I already have a home automation that tracks production of power and I have a threshold production where I automatically start the pump - using a couple of TAPO power sockets BUT I don’t know what the sum total of all other consumption is around the house so I don’t known if I have spare power.
Now I have an indicator that lights up when I have excess power - but it is only a visual indication and I can’t ‘read’ it using any of the usual options. So I have built a light detector to drive an ESP-01m (still waiting for some parts for the restart tri-state interlock circuit). This is a bit prone to light pollution where the sensitivity changes depending on how bright the incidental light on the screen is. So the preferred solution would be a camera that literally looks at the display and when this field is active, starts the pump.
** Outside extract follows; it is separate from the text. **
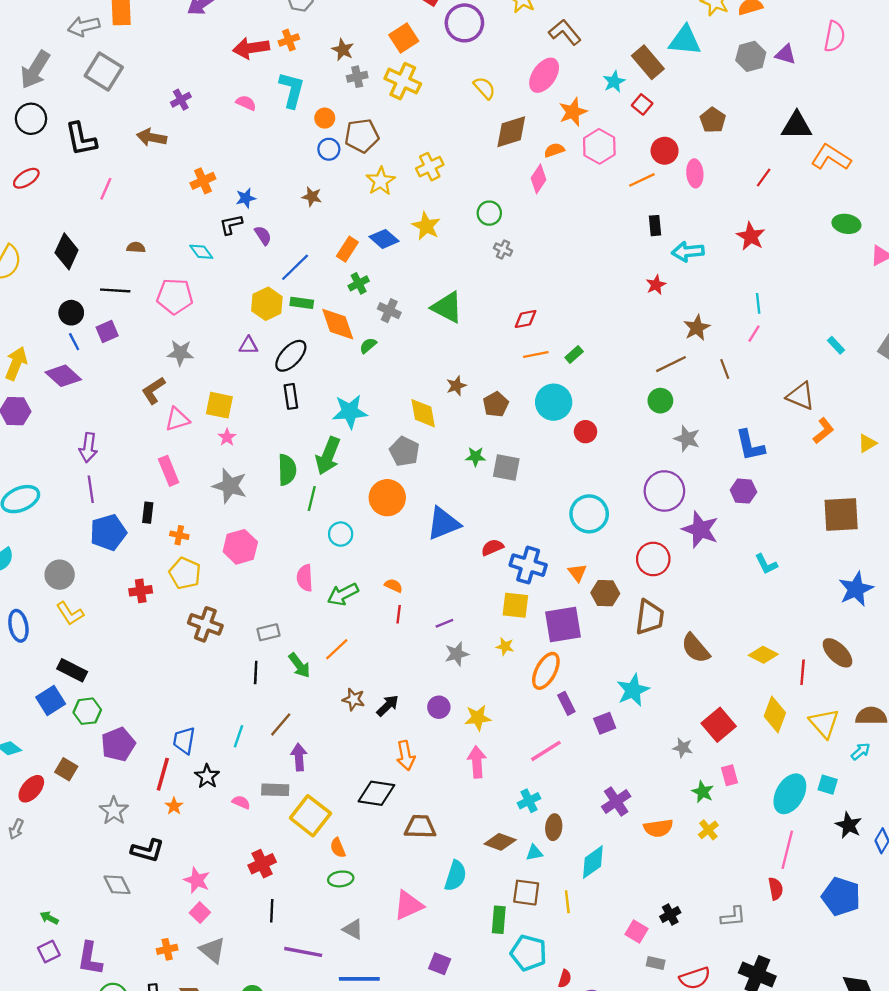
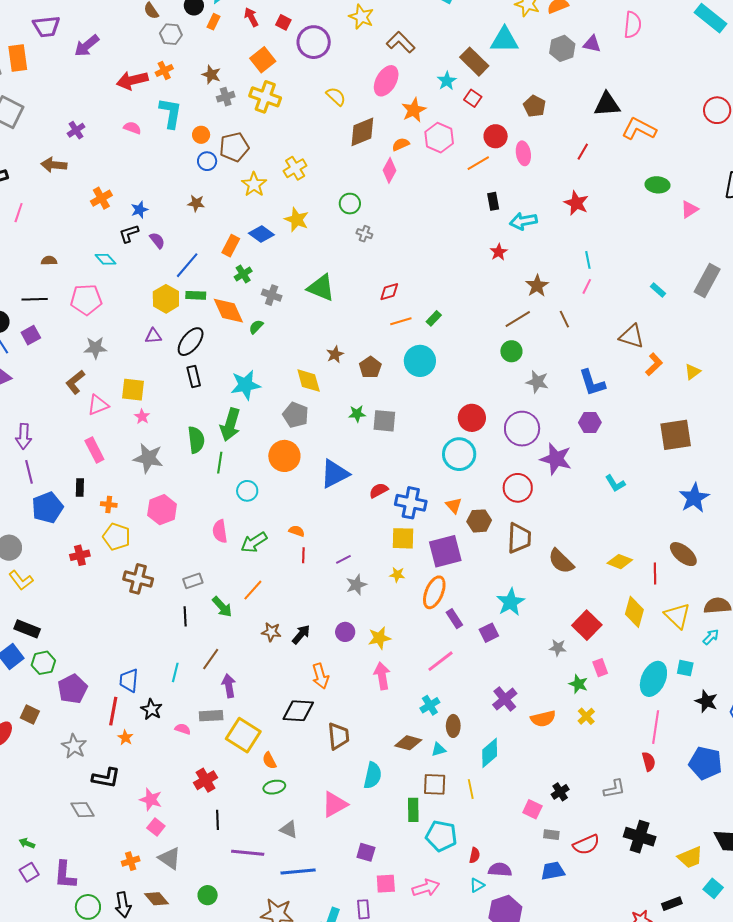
red circle: (586, 432) -> (472, 418), moved, size x1.4
brown trapezoid: (420, 827) -> (338, 736), turned 88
I have some ESP32s, ESP8266s, several Raspberry pies and I’m running Home assistant on a mini PC. My background is in SW development, but I haven’t used C++ and I dabble in simple electronics. Can anyone suggest a way to reliably monitor this display for this event, on a device that can report to HomeAssistant when the status changes?
I’ll need to be able to restrict the detection area of the camera or produce a mask for the the icon I am watching for.

My first thought was an ESP with a camera… but I can’t see a way to monitor for a specific part of the field of view on devices running ESPHOME, or even to report changes of image. Maybe there is a suitable HA add on to do image recognition in the PC?
Then I considered a Raspberry pi Zero with a camera, there should be some suitable SW available to the image processing - but how do I make an RPi into a HA client?
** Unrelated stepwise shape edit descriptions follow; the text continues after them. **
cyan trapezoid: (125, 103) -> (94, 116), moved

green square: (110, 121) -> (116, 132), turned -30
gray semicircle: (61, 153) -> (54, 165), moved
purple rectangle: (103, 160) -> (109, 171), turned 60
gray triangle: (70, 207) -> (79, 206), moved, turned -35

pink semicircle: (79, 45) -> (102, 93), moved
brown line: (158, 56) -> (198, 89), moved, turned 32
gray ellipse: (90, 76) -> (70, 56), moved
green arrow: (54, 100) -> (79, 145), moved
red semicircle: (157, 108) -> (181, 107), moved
All to save a couple of pence worth of power… Still it’s a fun little project, and any suggestions will be most welcome.

This is soo true, the effort and material spent on this by many of us will push break-even further and further :rofl: but the fun part is what counts for me too.
When you say that the display lighs up, this also means that something is triggering that, can’t you capture that trigger/signal? Is the light-up part possibly on a webpage? Then you may scrape it possibly with/out more complex stuff like selenium?